Philly Cheese Steak Wraps
- 1 1/2 pound sliced steak (pre sliced flank or top round steak works great)
- 2 tablespoons steak marinade*
- 1/4 teaspoon salt
- 1/4 teaspoon pepper
- 1 tablespoon butter
- 2 tablespoons olive oil
- 1 green bell pepper, seeds removed and sliced
- 1 large onion, sliced
- 4 slices provolone cheese
- 4 large tortilla shells (I used Udi’s gluten free wraps)
- *Any marinade will do, Dales, Allegro or whatever you regularly use.
- In a large ziplock bag toss your steak strips with marinade and salt and pepper.
- Heat one tablespoon of butter and one tablespoon of olive oil over medium high heat. Place steak strips in skillet. Let the steak cook without stirring for 2-3 minutes to get a good color.
- Stir steak and cook 2-3 minutes more, remove from skillet and set aside.

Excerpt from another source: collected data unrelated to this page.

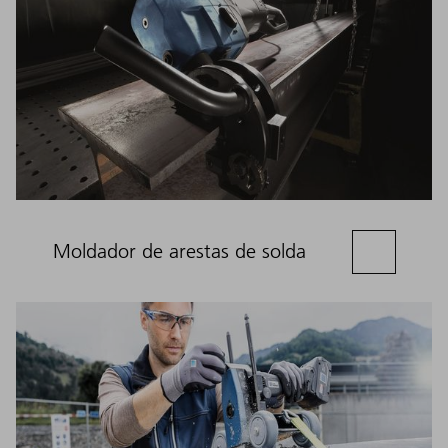
Moldador de arestas de solda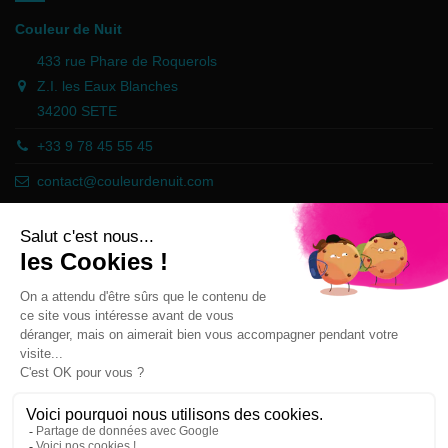
Couleur de Nuit
433 rue Phare de Roquerols
Z.I. les Eaux Blanches
34200 SETE
+33 9 78 45 55 45
contact@couleurdenuit.com
Händler zugelassen von Gesellschaft für Garantierte Bewertungen,
Klicken Sie hier
.
Follow us
Newsletter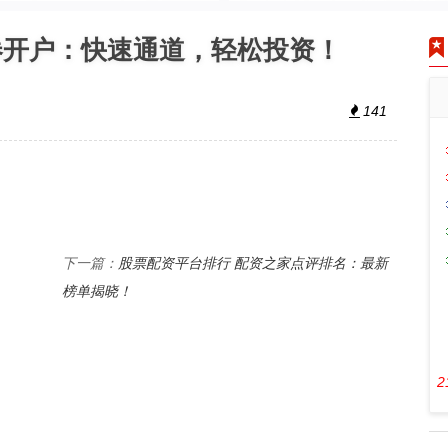
券开户：快速通道，轻松投资！
141
股票配资平台排行 配资之家点评排名：最新
下一篇：
榜单揭晓！
2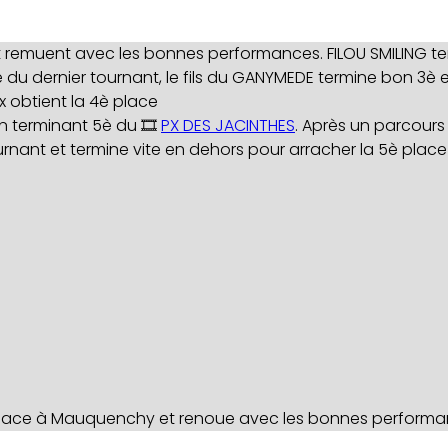
e et remuent avec les bonnes performances. FILOU SMILING
ée du dernier tournant, le fils du GANYMEDE termine bon 3è 
 obtient la 4è place
 terminant 5è du 🎞️
PX DES JACINTHES
. Après un parcours
ournant et termine vite en dehors pour arracher la 5è plac
è place à Mauquenchy et renoue avec les bonnes perform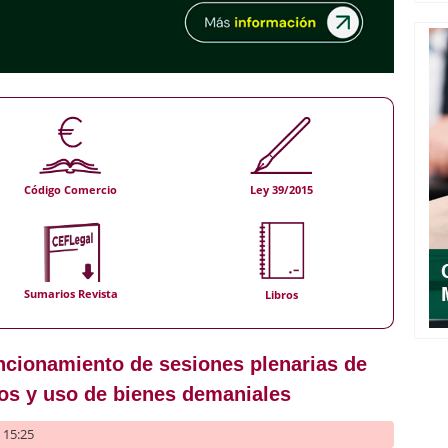
Código Comercio
Ley 39/2015
Sumarios Revista
Libros
uncionamiento de sesiones plenarias de
os y uso de bienes demaniales
- 15:25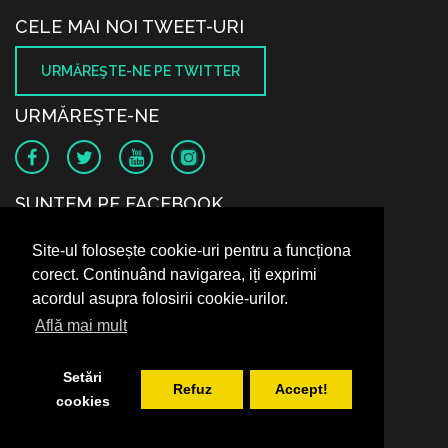
CELE MAI NOI TWEET-URI
URMĂREŞTE-NE PE TWITTER
URMĂREŞTE-NE
SUNTEM PE FACEBOOK
Site-ul folosește cookie-uri pentru a funcționa
corect. Continuând navigarea, iți exprimi
acordul asupra folosirii cookie-urilor.
Află mai mult
Setări
Refuz
Accept!
cookies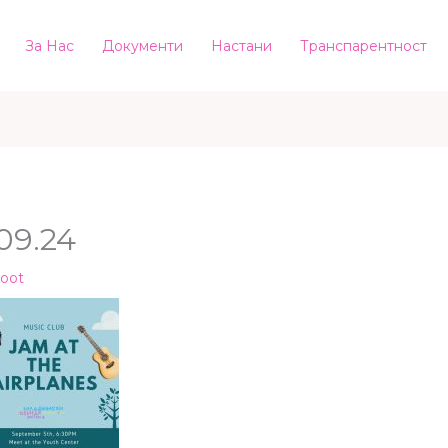
За Нас
Документи
Настани
Транспарентност
09.24
root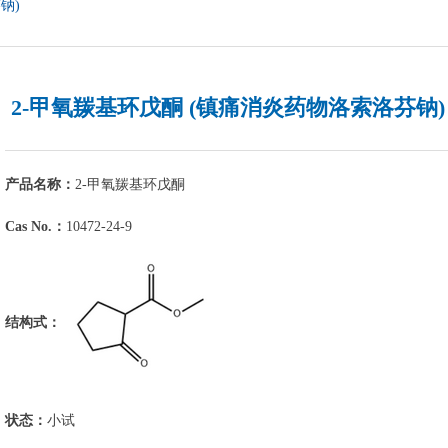
钠)
2-甲氧羰基环戊酮 (镇痛消炎药物洛索洛芬钠)
产品名称：
2-甲氧羰基环戊酮
Cas No.：
10472-24-9
结构式：
状态：
小试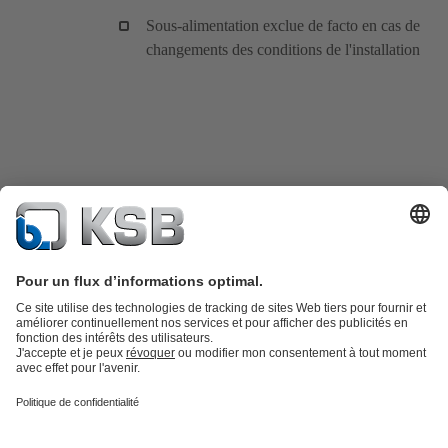
Sous-alimentation exclue de facto en cas de
changements des conditions de l'installation
Catalogue produits
KSB SupremeServ : Pièces de rechange
Premium
service : service premium pour les pompes et les robinets
Panier
Outils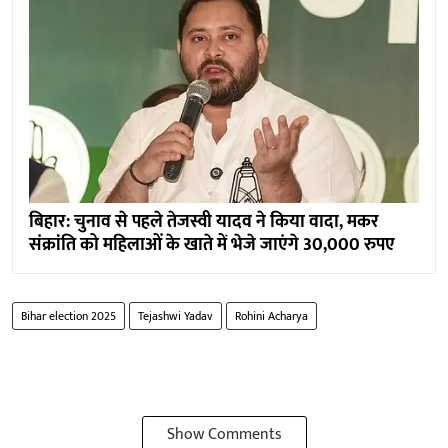
बिहार: चुनाव से पहले तेजस्वी यादव ने किया वादा, मकर
संक्रांति को महिलाओं के खाते में भेजे जाएंगे 30,000 रुपए
Bihar election 2025
Tejashwi Yadav
Rohini Acharya
Show Comments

- Heat the remaining one tablespoon of olive oil and add sliced bell pepper and onion. Let cook, stirring occasionally for approximately 5 minutes or until tender.
- Wipe skillet clean and reduce heat to medium. Spray skillet with cooking oil and heat tortillas one at a time just until lightly brown and easily flexible.
- Assemble by adding one slice of cheese, steak slices, bell peppers and onions on each tortilla, wrap tightly. Slice and serve.